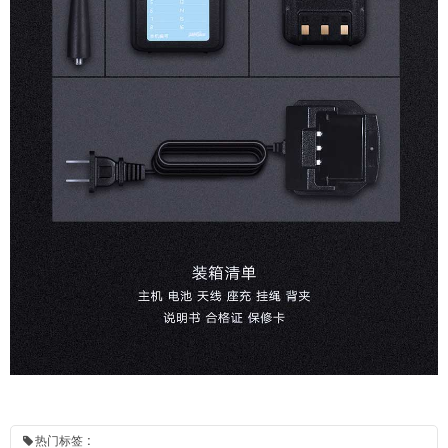
热门标签 :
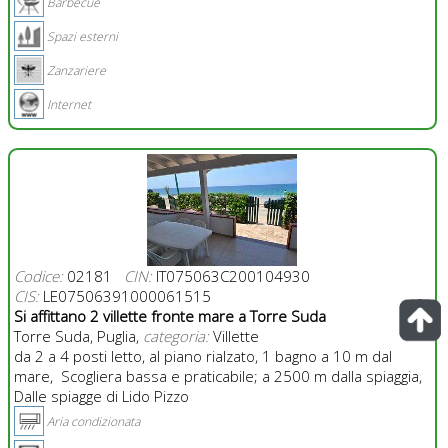
Barbecue
Spazi esterni
Zanzariere
Internet
Codice:
02181
CIN:
IT075063C200104930
CIS:
LE07506391000061515
Si affittano 2 villette fronte mare a Torre Suda
Torre Suda, Puglia,
categoria:
Villette
da 2 a 4 posti letto, al piano rialzato, 1 bagno a 10 m dal
mare, Scogliera bassa e praticabile; a 2500 m dalla spiaggia,
Dalle spiagge di Lido Pizzo
Aria condizionata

- What you need to do -
Indicate how many lines in the records above contain the word "mare", giving only the number.

- Answer box -
2